Nella sua implementazione moderna, il modello Purdue si integra con i principi Zero Trust: invece di fidarsi implicitamente di tutto il traffico all’interno di una zona, ogni comunicazione viene verificata in funzione dell’identità del dispositivo, del tipo di traffico e della destinazione.

I Data Diode, dispositivi che consentono il flusso di dati in una sola direzione, sono una soluzione hardware spesso usata per garantire che i dati di produzione possano fluire dalla rete OT alla rete IT (per analytics e reporting) senza che nessun traffico possa fluire in direzione opposta, eliminando fisicamente la possibilità di un attacco dall’IT all’OT attraverso quel canale.

Per i casi in cui è necessaria la comunicazione bidirezionale, i firewall industriali (Fortinet, Palo Alto, Cisco) con supporto per i protocolli OT (Modbus, DNP3, OPC-UA) consentono un controllo granulare del traffico tra zone.

Visibilità continua degli asset e monitoraggio delle anomalie in tempo reale

Il monitoraggio continuo degli ambienti OT è la capacità che più differenzia le organizzazioni mature in ambito OT Security da quelle che si limitano alla compliance documentale.

In un ambiente OT privo di monitoraggio, un attaccante che ha ottenuto accesso può muoversi lateralmente per settimane o mesi prima di essere rilevato: il tempo medio di permanenza in ambienti OT, secondo i dati Dragos 2024, è significativamente superiore a quello negli ambienti IT.

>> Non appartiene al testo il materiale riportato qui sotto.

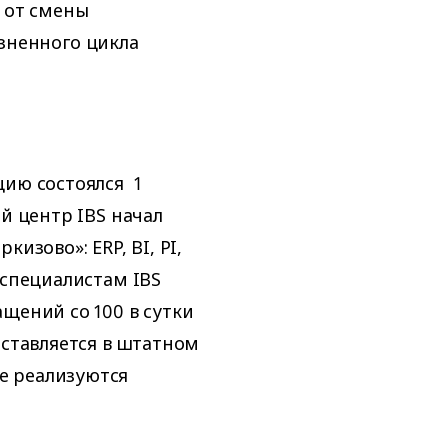
 от смены
зненного цикла
цию состоялся 1
й центр IBS начал
изово»: ERP, BI, PI,
 специалистам IBS
щений со 100 в сутки
оставляется в штатном
е реализуются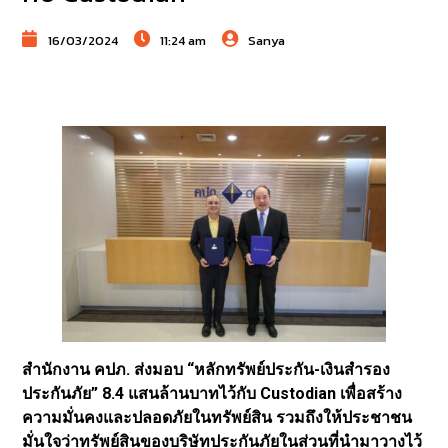
16/03/2024
11:24 am
Sanya
สำนักงาน คปภ. ส่งมอบ “หลักทรัพย์ประกัน-เงินสำรอง
ประกันภัย” 8.4 แสนล้านบาทไว้กับ Custodian เพื่อสร้าง
ความมั่นคงและปลอดภัยในทรัพย์สิน รวมถึงให้ประชาชน
มั่นใจว่าทรัพย์สินของบริษัทประกันภัยในส่วนที่นำมาวางไว้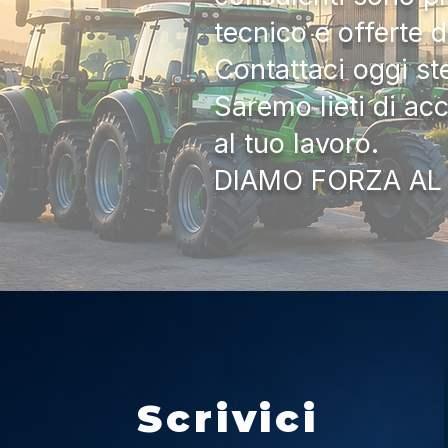
tecnico e offerte 
Contattaci oggi s
Saremo lieti di ac
al tuo lavoro.
DIAMO FORZA AL
Scrivici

Il monitoraggio basato sul rilevamento delle anomalie (identificare comportamenti che si discostano dalla baseline normale del sistema) è particolarmente adatto agli ambienti OT perché i processi industriali sono per loro natura ripetitivi e prevedibili: ogni deviazione dalla norma è un segnale potenzialmente significativo.

Le piattaforme di monitoring OT specializzate (Claroty, Nozomi Networks, Dragos, Microsoft Defender for IoT) operano attraverso il monitoraggio passivo del traffico di rete (port mirroring o TAP), senza installare agenti sui dispositivi OT.

Questo approccio è compatibile con i vincoli degli ambienti industriali: non interferisce con i processi di controllo, non introduce latenze, non richiede l’installazione di software sui controller.

Le piattaforme più avanzate integrano threat intelligence specifica per gli ambienti OT, come indicatori di compromissione (IOC) e tattiche, tecniche e procedure (TTP) documentate per i gruppi che attaccano le infrastrutture industriali, consentendo di rilevare non solo anomalie generiche ma anche gli indicatori specifici dei gruppi più attivi nel settore.

La OT Security non è un progetto da completare: è un programma continuo di gestione del rischio che richiede investimento costante, aggiornamento delle competenze e una cultura organizzativa in cui la sicurezza degli impianti è percepita come un valore condiviso da tutta l’organizzazione, dai vertici aziendali agli operatori di linea.

Le organizzazioni che lo hanno compreso non sono solo più sicure, ma anche più conformi alle normative, più resilienti agli incidenti, e più competitive in un mercato che richiede garanzie crescenti sulla continuità operativa e sulla sicurezza delle infrastrutture produttive.